HTML5 allows websites to save data on your hard disk for the next time you visit.
Much like cookies, only different.
The cookie system in HTTP has two big disadvantages compared to what’s generally referred to in HTML5 as Web Storage.
Firstly, cookies are wastefully sent in the HTTP headers of every request made back to the server that set the cookie in the first place.
Secondly, cookies are limited in size, mainly because of the first reason, to about 4KBytes.
In the modern, data-rich web, that doesn’t leave much room to manoeuvre.
The Web Storage system, however, is driven by JavaScript, not by HTTP headers, and is actually surprisingly simple to use.
You just add attributes to the localStorage JavaScript variable inside the browser, and read them back later.
The official W3C standards document offers an example like this:
<p>You have viewed this page <span id="count">an untold number of</span> time(s). </p> <script> if (!localStorage.pageCount) { localStorage.pageCount = 0; } localStorage.pageCount = parseInt(localStorage.pageCount) + 1; document.getElementById('count').textContent = localStorage.pageCount; </script>
The value localStorage.pageCount is used to keep track of how many times you have visited the page, even from one browser session to another, and setting the document.getElementById().textContent attribute makes the counter appear in the page itself.
For security reasons, each domain gets its own localStorage object, so that data can’t leak from one site to another, and for safety reasons, the size of each object is limited.
→ Web Storage also comes in the form of sessionStorage. Each browser window gets its own sessionStorage variable, and, as the name implies, all the values in it are lost when the session ends.
Each domain gets somewhere between 2.5MBytes (Chrome) and 10MBytes (IE) of localStorage to use.
However, as blogger Todd Anglin noted back in 2011:
Some browsers have exposed a workaround that grants "a1.website.com" and "a2.website.com" their own 5MB LocalStorage quotas.

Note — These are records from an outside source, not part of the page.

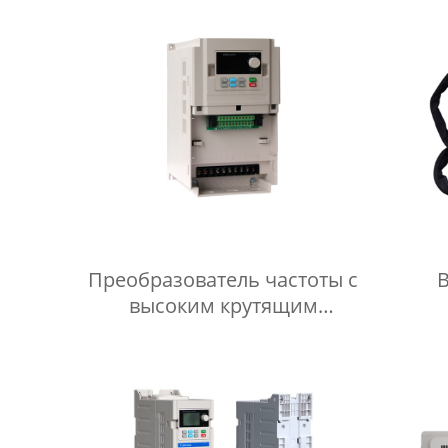
Преобразователь частоты с
высоким крутящим
моментом Инвертор PMSM
Преобразователь частоты
о
фазы привода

Anglin saw this as a viable way around the quota limit, but also pointed out that:
[this] is specifically frowned upon in the HTML5 Web Storage spec. Browser authors are asked to prevent multiple sub-domains of a single site from being given a bigger localStorage pool.

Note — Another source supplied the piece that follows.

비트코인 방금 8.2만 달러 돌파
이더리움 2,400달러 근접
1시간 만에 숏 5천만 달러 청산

Anglin therefore advised against this bodge to boost your storage size because it was “likely to break in future.”
But Stanford student Feross Aboukhadijeh recently found that for most mainstream browsers, Anglin’s future still lies ahead of us.
You can still bag extra localStorage using the multiple sub-domain trick.

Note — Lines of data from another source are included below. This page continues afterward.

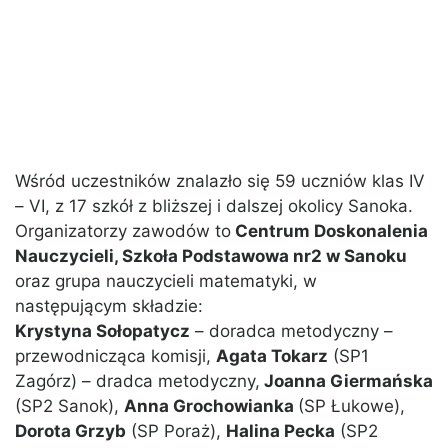
Wśród uczestników znalazło się 59 uczniów klas IV
– VI, z 17 szkół z bliższej i dalszej okolicy Sanoka.
Organizatorzy zawodów to
Centrum Doskonalenia
Nauczycieli, Szkoła Podstawowa nr2 w Sanoku
oraz grupa nauczycieli matematyki, w
następującym składzie:
Krystyna Sołopatycz
– doradca metodyczny –
przewodnicząca komisji,
Agata Tokarz
(SP1
Zagórz) – dradca metodyczny,
Joanna Giermańska
(SP2 Sanok),
Anna Grochowianka
(SP Łukowe),
Dorota Grzyb
(SP Poraż),
Halina Pecka
(SP2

Indeed, Aboukhadijeh created a web page by means of which you can inflict this trick on yourself, and the results are dramatic.
He can quickly grab gigabytes of your disk space by getting you to visit his one-off domain.
That might not sound like much of a Denial of Service (DoS) attack, but it’s not supposed to happen, for obvious reasons.
And that’s what really matters: that browsers (and network programmers in general) don’t always take specifications seriously.
By the way, Firefox users can relax: your browser already applies a 5MByte limit at the domain level.
Aboukhadijeh says he’s reported this bug, together with his practical demonstration of how easy it is to abuse, to the other browser vendors.
Let’s see how long they take to respond, if indeed they consider it a problem worth fixing.
Isn't there a bug in your code when incrementing the page count in local storage?
Sure is 🙂
I shortened the variable name used in the W3C document for space reasons…but made the changes inaccurately, it seems.
Thanks. Now fixed.
If you use the Chrome feature "history" –> "clear all browsing data" –> and check Clear data from hosted apps and Deauthorize content licenses, does it clear the cache?
The sample code seems to have a bug. The next to last line should have
localStorage.pageCount
on both sides of the equals sign
See reply to @hey above.
Thanks for spotting the error 🙂
That's funny. I don't remember cookies being part of any of the HTML standards.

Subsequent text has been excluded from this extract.